Employers' reporting to state unemployment insurance (UI) programmes provide the QCEW statistics. The BLS releases its payroll benchmark estimate for the 12 months ending in March of this year in August, and economists anticipate that employment will be revised downward. However, they contend that the QCEW data excludes undocumented immigrants, a group they believe played a significant role in last year's robust job growth.
Even though acyclical businesses like state and local governments and healthcare remained to be the main drivers of hiring in June, the percentage of industries reporting job gain increased to 59.6% from 56.4% in May.
With the exception of state and education, local government contributed to the 70,000 job increase in government employment, which is the largest increase since December.
Private payrolls grew by 136,000, with 82,400 new jobs added in the healthcare and social support sectors.
Payrolls in construction increased by 27,000. But both the industrial and retail industries saw employment losses. Employment in professional and business services fell by 17,000, with the largest loss in temporary help employment since April 2020 occurring in the category of 49,000 positions. That probably means that future payroll improvements will be slower.
According to Jeffrey Roach, chief economist at LPL Financial, "we don't see apocalyptic signs within the labour market so far, but investors should be wary when the labour market is supported by government payrolls." "The downward revisions to the previous two months is consistent with an economic slowdown."
Wall Street stocks were primarily trading higher. In comparison to a currency basket, the dollar declined. Treasury bond prices increased.
Demand is being negatively impacted by the Fed's 525 basis point rate rises since 2022 as well as the depletion of surplus reserves from the COVID-19 epidemic.
Traders of federal funds futures saw a roughly 77% probability of a rate cut at the Fed's Sept. 17-18 meeting, according to CME Group's FedWatch tool. Additionally, traders are factoring in a growing likelihood of a second rate decrease in December.
The Fed has maintained its benchmark overnight interest rate in the current 5.25%-5.50% range since last July.
According to the central bank's June 11–12 meeting minutes, which were released on Wednesday, officials realised that the economy seemed to be slowing down and that "price pressures were diminishing."
After increasing by 0.4% in May, average hourly wages increased by 0.3% in June. Through June of this year, earnings rose by 3.9%. This was the lowest pay increase since June 2021, and it came after a 4.1% increase in May.

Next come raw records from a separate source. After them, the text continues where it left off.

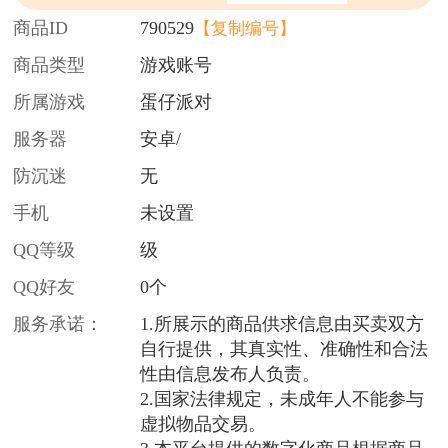
商品ID
790529
【复制编号】
商品类型
游戏账号
所属游戏
蛋仔派对
服务器
安卓/
防沉迷
无
手机
未设置
QQ等级
级
QQ好友
0个
服务承诺：
1.所展示的商品供求信息由买卖双方
自行提供，其真实性、准确性和合法
性由信息发布人负责。
2.国家法律规定，未成年人不能参与
虚拟物品交易。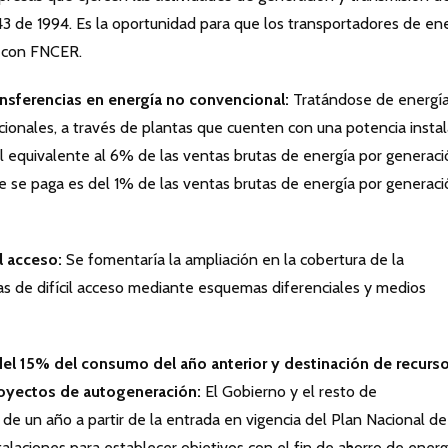
143 de 1994. Es la oportunidad para que los transportadores de en
n con FNCER.
ansferencias en energía no convencional:
Tratándose de energí
ionales, a través de plantas que cuenten con una potencia insta
l equivalente al 6% de las ventas brutas de energía por generaci
ue se paga es del 1% de las ventas brutas de energía por generac
il acceso:
Se fomentaría la ampliación en la cobertura de la
nas de difícil acceso mediante esquemas diferenciales y medios
 del 15% del consumo del año anterior y destinación de recurs
royectos de autogeneración:
El Gobierno y el resto de
de un año a partir de la entrada en vigencia del Plan Nacional de
stalaciones para establecer objetivos con el fin de ahorro de energ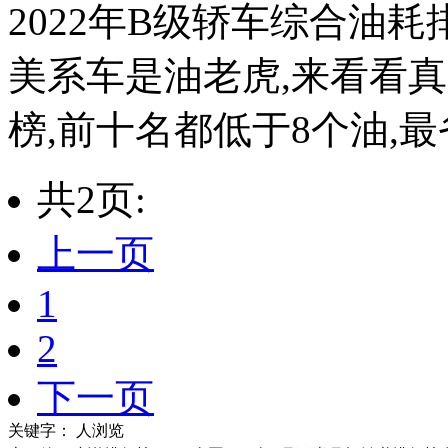
2022年B级轿车综合油耗
美系车是油老虎,来看看真
榜,前十名都低于8个油,最
共2页:
上一页
1
2
下一页
关键字：
人浏览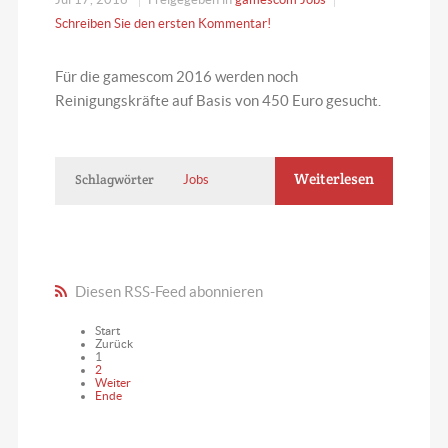
Schreiben Sie den ersten Kommentar!
Für die gamescom 2016 werden noch
Reinigungskräfte auf Basis von 450 Euro gesucht.
Weiterlesen
Schlagwörter
Jobs
Diesen RSS-Feed abonnieren
Start
Zurück
1
2
Weiter
Ende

A wage growth range of 3% to 3.5% is thought to be compatible with the Fed's 2% inflation objective.
The employment data was consistent with ongoing economic expansion, albeit with its milder details. Still, a rise in unemployment may be indicated by the unemployment rate's second consecutive monthly increase.
The unemployment rate is taken on a household survey that shows a 116,000 increase in employment in June, but not enough to keep up with supply. From a low of 3.5% in July of last year, the unemployment rate has grown by six tenths of a percentage point.
Comparing the household survey to nonfarm payrolls, there hasn't been any employment growth.
Preston Caldwell, chief U.S. economist at Morningstar, stated, "We have very good reason to think that the household survey is underestimating immigration, contributing to the underperformance versus payrolls."
In June, there were 166,000 more persons enduring extended periods of unemployment, totaling 1.516 million. However, fewer individuals reported working part-time due to financial constraints.
The percentage of Americans of working age who are either employed or seeking employment increased to 62.6% in May from 62.5% in May.
Prime-age workers, meaning those between the ages of 25 and 54, saw a rise in participation to 83.7%. That was an increase from 83.6% in May to a level not seen since February 2002.
"The labour market is moving along for the time being, but there's growing evidence that it could stall if it slows down further," stated Indeed Hiring Lab's head of economic research for North America, Nick Bunker.